» **Work task**
Find the lines in the records that carry the word "mercado". Copy each one.

---

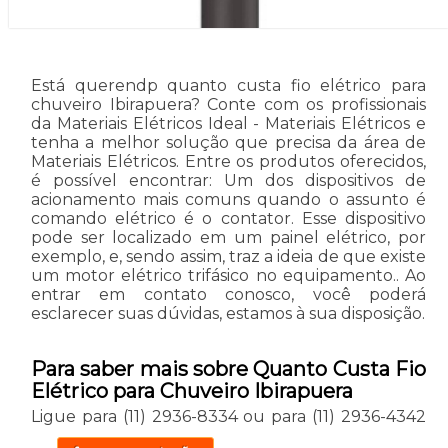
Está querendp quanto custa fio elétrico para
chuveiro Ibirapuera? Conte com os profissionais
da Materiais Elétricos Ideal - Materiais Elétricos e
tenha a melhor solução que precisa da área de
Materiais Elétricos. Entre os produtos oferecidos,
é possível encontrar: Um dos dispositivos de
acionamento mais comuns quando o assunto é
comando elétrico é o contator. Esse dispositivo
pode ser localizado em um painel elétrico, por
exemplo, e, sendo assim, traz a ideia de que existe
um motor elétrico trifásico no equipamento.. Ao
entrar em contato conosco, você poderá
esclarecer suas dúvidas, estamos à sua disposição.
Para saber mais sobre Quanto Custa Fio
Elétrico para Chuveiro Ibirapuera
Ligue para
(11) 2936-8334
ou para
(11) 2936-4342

---

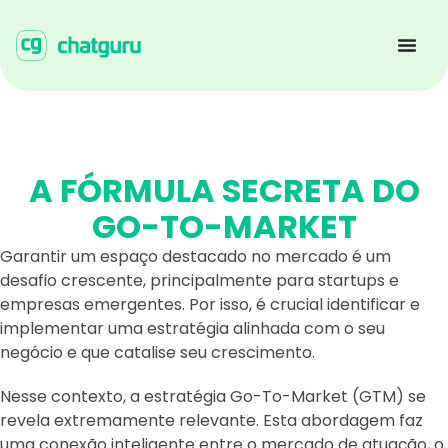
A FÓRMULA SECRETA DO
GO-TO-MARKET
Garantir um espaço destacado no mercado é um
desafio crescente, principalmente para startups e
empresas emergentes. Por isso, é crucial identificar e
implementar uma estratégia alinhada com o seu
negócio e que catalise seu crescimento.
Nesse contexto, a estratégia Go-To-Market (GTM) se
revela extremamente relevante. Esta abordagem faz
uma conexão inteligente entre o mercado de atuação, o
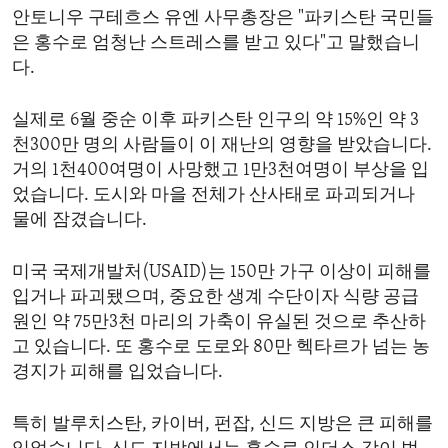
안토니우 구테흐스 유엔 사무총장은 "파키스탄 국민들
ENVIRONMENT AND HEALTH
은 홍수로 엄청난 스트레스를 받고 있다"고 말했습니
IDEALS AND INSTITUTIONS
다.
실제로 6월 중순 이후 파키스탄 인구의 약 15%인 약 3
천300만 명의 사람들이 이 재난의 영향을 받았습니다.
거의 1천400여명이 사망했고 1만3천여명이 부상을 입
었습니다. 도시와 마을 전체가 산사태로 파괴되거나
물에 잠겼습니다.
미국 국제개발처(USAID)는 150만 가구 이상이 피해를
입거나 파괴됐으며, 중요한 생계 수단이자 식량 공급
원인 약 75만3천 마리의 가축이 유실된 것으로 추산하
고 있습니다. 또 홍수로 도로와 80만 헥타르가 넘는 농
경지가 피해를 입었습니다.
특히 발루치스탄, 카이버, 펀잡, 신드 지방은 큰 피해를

---

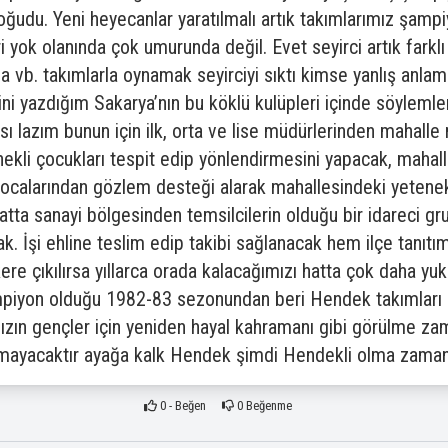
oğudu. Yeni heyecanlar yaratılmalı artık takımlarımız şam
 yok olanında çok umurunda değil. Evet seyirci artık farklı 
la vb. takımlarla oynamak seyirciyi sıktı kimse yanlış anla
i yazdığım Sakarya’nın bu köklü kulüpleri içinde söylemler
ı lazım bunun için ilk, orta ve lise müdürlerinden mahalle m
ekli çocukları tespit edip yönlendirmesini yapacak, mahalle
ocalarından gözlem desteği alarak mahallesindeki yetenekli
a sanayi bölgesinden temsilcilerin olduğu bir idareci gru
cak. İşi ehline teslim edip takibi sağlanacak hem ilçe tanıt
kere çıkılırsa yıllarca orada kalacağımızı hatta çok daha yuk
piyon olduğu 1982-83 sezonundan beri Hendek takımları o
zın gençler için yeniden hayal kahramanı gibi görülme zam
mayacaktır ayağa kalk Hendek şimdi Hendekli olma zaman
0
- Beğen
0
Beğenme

---

» **Solution**
Garantir um espaço destacado no mercado é um
uma conexão inteligente entre o mercado de atuação, o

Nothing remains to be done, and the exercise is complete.